[EXERCISE PROMPT] Only one stretch of the data below is needed. Output the lines from the one with "colocación y" up to and including the one with "Контактные данные для", exactly as they stand.

(Stored data entries)
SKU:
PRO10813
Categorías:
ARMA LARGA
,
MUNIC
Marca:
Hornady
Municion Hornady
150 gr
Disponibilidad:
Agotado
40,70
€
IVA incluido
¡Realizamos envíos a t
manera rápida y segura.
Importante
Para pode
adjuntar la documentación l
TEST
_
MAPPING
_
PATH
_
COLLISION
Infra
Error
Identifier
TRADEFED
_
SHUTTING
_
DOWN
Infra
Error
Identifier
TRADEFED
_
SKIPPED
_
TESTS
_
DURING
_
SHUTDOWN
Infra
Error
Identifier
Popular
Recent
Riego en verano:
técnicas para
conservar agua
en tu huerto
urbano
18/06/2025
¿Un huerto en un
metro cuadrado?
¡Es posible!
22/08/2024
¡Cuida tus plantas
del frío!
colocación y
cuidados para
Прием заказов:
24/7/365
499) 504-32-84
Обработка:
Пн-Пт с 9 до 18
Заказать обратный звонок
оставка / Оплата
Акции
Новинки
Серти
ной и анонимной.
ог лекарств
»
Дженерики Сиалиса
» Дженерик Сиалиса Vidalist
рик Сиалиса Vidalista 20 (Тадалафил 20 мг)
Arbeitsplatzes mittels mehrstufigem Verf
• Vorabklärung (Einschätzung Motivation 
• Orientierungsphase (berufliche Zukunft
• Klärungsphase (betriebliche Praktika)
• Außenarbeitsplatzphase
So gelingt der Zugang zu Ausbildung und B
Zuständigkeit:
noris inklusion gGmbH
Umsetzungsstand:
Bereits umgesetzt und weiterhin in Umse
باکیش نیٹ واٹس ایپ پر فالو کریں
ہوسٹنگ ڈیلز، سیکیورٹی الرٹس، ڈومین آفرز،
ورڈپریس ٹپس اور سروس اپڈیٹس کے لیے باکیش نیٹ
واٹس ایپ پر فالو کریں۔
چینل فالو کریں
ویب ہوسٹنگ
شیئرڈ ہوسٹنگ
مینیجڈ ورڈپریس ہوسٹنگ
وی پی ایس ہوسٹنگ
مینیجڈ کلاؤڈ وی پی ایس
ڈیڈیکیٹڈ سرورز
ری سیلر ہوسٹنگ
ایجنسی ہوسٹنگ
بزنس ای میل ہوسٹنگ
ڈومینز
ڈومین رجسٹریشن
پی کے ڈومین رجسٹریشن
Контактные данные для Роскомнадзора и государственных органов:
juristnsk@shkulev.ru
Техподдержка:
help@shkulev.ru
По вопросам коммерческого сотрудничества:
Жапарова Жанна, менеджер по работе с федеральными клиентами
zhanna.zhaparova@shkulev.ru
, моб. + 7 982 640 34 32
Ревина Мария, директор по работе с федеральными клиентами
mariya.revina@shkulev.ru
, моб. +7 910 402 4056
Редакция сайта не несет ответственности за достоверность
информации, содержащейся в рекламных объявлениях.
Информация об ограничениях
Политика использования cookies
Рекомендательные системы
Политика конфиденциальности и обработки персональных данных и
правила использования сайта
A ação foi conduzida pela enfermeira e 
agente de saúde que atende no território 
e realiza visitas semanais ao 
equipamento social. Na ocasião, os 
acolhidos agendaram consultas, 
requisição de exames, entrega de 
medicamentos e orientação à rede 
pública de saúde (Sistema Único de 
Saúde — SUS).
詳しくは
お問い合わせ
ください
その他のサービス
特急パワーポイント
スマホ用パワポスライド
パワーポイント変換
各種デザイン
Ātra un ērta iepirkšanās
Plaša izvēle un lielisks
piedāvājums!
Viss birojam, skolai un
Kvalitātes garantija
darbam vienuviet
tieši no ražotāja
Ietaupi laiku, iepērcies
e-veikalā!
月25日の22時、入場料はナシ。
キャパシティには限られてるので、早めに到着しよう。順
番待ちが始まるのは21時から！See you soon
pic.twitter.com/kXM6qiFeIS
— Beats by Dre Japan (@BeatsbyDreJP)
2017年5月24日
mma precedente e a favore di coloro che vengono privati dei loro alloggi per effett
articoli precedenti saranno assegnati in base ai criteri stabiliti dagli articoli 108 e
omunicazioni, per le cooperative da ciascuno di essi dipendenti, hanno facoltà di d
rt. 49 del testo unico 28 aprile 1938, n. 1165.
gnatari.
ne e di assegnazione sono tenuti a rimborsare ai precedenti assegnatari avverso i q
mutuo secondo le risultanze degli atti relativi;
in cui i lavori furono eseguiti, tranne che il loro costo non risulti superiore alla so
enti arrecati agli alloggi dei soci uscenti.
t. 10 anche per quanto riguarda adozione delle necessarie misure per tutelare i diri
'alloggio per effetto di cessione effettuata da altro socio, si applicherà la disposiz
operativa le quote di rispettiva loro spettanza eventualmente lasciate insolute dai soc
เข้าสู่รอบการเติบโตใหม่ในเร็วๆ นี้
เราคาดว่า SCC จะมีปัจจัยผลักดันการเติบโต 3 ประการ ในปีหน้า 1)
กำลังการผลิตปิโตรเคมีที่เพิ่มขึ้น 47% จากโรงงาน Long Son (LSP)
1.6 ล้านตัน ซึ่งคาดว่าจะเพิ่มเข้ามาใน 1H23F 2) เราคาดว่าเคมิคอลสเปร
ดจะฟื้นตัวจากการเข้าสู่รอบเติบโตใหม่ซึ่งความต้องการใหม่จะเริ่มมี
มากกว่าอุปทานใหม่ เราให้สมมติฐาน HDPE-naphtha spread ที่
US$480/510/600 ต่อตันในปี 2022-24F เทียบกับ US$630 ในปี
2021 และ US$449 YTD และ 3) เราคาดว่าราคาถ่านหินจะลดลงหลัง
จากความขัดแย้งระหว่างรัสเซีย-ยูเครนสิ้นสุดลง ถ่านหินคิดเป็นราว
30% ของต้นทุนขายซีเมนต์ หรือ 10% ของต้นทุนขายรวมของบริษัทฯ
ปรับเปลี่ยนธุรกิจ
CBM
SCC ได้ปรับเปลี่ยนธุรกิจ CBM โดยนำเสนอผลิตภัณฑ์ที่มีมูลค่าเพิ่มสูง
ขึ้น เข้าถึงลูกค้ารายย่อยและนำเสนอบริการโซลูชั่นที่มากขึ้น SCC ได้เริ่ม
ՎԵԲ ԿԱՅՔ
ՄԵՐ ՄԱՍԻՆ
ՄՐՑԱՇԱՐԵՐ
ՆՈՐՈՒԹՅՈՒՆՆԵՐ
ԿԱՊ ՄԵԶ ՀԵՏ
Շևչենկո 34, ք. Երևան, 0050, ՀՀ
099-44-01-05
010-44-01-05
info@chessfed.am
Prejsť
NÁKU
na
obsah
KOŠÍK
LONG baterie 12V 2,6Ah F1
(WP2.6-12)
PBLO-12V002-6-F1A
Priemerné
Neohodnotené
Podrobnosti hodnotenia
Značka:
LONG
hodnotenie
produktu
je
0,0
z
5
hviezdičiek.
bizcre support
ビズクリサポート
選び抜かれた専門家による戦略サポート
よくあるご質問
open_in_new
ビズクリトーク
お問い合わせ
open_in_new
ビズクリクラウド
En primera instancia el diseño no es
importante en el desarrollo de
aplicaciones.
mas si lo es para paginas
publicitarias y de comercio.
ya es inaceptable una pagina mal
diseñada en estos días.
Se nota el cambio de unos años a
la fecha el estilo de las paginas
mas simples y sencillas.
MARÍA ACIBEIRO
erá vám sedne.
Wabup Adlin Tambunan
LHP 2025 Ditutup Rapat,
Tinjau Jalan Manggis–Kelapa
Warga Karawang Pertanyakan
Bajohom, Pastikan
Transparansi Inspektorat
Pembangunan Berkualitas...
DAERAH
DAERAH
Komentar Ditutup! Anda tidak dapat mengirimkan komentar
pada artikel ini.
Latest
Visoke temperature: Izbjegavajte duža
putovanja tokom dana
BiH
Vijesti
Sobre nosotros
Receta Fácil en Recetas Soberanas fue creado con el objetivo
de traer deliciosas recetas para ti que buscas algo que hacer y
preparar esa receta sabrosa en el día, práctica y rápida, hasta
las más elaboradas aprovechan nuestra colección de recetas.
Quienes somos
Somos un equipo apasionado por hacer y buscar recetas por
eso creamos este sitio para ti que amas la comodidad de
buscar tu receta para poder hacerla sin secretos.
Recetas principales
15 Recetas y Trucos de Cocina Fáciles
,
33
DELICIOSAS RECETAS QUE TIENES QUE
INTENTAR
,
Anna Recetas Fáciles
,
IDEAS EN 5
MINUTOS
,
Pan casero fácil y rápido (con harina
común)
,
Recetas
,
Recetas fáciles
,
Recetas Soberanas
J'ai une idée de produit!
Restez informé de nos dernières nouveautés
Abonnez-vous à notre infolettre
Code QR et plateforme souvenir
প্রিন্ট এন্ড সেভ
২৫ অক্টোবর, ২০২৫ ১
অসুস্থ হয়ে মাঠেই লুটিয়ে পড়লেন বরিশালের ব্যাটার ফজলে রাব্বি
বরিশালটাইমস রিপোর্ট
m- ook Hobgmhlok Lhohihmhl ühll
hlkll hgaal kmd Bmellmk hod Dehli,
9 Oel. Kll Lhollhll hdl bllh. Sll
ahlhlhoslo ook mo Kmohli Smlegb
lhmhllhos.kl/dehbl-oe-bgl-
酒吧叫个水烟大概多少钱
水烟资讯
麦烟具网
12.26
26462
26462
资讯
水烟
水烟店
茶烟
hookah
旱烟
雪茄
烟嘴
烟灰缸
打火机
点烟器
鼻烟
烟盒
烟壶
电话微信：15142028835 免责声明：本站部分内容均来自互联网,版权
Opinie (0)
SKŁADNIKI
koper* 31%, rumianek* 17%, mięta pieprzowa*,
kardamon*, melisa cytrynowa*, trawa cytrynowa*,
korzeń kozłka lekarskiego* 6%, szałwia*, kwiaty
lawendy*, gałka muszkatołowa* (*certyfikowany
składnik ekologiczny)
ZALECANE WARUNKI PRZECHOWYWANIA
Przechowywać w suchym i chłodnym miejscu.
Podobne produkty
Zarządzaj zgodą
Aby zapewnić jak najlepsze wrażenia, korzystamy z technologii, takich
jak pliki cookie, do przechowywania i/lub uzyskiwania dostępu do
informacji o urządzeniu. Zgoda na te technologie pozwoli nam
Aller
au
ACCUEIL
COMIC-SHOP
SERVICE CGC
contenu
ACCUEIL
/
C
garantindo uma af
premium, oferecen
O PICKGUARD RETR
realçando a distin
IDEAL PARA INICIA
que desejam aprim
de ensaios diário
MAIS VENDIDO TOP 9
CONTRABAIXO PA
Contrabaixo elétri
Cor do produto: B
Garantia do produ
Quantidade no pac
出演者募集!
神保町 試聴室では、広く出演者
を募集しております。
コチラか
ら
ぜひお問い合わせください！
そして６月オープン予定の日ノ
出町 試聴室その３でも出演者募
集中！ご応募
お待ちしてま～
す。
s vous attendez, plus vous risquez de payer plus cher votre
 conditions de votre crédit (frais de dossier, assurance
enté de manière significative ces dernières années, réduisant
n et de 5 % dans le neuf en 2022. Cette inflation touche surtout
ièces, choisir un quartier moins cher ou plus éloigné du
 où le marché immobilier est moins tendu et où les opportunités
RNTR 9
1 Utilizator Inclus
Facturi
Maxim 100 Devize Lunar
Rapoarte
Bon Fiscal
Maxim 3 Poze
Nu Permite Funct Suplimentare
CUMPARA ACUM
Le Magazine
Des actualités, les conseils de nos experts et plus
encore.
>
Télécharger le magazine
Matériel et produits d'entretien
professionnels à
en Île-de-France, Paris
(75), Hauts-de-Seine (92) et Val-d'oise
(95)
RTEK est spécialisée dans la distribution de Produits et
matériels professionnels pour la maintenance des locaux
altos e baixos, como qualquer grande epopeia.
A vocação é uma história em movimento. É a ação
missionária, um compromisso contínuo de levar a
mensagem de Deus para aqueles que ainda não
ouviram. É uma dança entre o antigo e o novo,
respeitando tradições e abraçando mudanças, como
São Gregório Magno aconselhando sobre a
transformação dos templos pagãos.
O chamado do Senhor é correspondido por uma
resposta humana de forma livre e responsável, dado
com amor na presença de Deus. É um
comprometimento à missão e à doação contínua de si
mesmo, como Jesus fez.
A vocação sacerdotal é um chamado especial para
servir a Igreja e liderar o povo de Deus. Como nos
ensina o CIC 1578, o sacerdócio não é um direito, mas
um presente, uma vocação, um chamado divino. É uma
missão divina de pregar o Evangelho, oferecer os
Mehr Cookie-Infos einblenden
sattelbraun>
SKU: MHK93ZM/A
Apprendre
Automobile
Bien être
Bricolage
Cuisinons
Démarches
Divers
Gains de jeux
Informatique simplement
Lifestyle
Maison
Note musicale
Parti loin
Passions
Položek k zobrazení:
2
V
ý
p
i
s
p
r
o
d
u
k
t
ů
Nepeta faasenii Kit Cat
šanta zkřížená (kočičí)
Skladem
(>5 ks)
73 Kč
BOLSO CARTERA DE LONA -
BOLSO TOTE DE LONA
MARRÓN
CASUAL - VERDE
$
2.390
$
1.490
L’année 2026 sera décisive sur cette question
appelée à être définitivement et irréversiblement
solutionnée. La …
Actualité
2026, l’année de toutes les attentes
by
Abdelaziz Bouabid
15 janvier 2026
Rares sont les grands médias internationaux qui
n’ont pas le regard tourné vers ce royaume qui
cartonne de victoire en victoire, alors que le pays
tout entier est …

[EXERCISE RESPONSE]
colocación y
cuidados para
Прием заказов:
24/7/365
499) 504-32-84
Обработка:
Пн-Пт с 9 до 18
Заказать обратный звонок
оставка / Оплата
Акции
Новинки
Серти
ной и анонимной.
ог лекарств
»
Дженерики Сиалиса
» Дженерик Сиалиса Vidalist
рик Сиалиса Vidalista 20 (Тадалафил 20 мг)
Arbeitsplatzes mittels mehrstufigem Verf
• Vorabklärung (Einschätzung Motivation 
• Orientierungsphase (berufliche Zukunft
• Klärungsphase (betriebliche Praktika)
• Außenarbeitsplatzphase
So gelingt der Zugang zu Ausbildung und B
Zuständigkeit:
noris inklusion gGmbH
Umsetzungsstand:
Bereits umgesetzt und weiterhin in Umse
باکیش نیٹ واٹس ایپ پر فالو کریں
ہوسٹنگ ڈیلز، سیکیورٹی الرٹس، ڈومین آفرز،
ورڈپریس ٹپس اور سروس اپڈیٹس کے لیے باکیش نیٹ
واٹس ایپ پر فالو کریں۔
چینل فالو کریں
ویب ہوسٹنگ
شیئرڈ ہوسٹنگ
مینیجڈ ورڈپریس ہوسٹنگ
وی پی ایس ہوسٹنگ
مینیجڈ کلاؤڈ وی پی ایس
ڈیڈیکیٹڈ سرورز
ری سیلر ہوسٹنگ
ایجنسی ہوسٹنگ
بزنس ای میل ہوسٹنگ
ڈومینز
ڈومین رجسٹریشن
پی کے ڈومین رجسٹریشن
Контактные данные для Роскомнадзора и государственных органов:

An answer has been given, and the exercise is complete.